FDSR: Efficient Model Training via Adaptive Tensor Quantization Based on Frequency Domain Division and Similarity Data Reuse

As deep neural networks (DNNs) continue to grow in scale and complexity, GPU memory limitations have become a significant challenge for DNN model training, especially on resource-constrained commercial GPUs. While model quantization facilitates memory-efficient training, it often necessitates a trade-off between quantization granularity and model accuracy. And quantization imposes additional computational overhead, which adversely affects the training throughput and apportions out the performance gains it brings. In this paper, we propose FDSR, an adaptive tensor quantization method that leverages frequency domain division and similarity-based data reuse to break the memory bottleneck in visual model training.
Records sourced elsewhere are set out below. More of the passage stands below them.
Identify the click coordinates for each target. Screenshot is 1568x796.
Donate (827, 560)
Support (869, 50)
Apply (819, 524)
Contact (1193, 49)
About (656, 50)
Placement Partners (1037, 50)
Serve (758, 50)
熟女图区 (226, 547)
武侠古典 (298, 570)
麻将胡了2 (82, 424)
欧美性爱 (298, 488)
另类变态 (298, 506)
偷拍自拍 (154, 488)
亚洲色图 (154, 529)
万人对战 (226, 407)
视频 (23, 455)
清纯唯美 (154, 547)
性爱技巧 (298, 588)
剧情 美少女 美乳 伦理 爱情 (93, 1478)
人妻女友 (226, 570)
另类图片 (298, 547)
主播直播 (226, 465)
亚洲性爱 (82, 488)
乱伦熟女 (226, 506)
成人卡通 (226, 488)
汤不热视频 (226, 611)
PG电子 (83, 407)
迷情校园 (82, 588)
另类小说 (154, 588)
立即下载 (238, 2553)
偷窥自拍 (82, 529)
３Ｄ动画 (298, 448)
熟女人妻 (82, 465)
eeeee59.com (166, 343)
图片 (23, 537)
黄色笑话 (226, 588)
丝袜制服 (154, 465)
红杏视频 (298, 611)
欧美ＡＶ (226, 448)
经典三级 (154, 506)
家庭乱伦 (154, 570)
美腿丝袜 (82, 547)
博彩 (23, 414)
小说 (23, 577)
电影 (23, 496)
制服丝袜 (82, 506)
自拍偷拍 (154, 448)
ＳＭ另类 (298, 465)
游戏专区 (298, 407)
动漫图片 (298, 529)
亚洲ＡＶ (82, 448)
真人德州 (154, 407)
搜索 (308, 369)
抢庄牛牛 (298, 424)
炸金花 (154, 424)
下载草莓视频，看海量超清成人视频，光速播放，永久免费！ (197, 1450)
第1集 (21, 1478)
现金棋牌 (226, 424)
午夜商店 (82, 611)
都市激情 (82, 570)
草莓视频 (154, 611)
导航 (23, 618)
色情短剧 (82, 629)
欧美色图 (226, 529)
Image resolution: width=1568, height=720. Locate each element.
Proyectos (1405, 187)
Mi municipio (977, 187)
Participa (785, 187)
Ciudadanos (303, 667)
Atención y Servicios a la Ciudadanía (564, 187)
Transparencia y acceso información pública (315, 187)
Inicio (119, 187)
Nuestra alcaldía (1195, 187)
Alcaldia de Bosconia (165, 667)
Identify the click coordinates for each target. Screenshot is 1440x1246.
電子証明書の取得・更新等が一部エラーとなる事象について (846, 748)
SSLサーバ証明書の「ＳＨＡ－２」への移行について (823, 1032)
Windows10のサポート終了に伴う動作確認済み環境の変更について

FDSR leverages the frequency-domain characteristics of tensors in terms of memory consumption and model accuracy, and proposes a fine-grained tensor quantization with different quantization bit-widths. It adaptively optimizes the quantization parameters according to model accuracy during training while employing sparsification according to data frequency-domain features, minimizing memory consumption and accuracy loss. To counteract the computational cost, FDSR incorporates a novel similarity-based reuse strategy that avoids redundant quantization/dequantization computations, further enhanced by a tailored Locality-Sensitive Hashing (LSH) mechanism and optimized kernels. Experimental results demonstrate that FDSR achieves an average of 10.20 × activation memory compression with only 1.10% average accuracy loss across various models on the commercial GPU. Compared to the state-of-the-art quantization methods, FDSR improves memory optimization by up to 68.6% and increases throughput by up to 25.55%, with consistent performance improvements on different GPU architectures.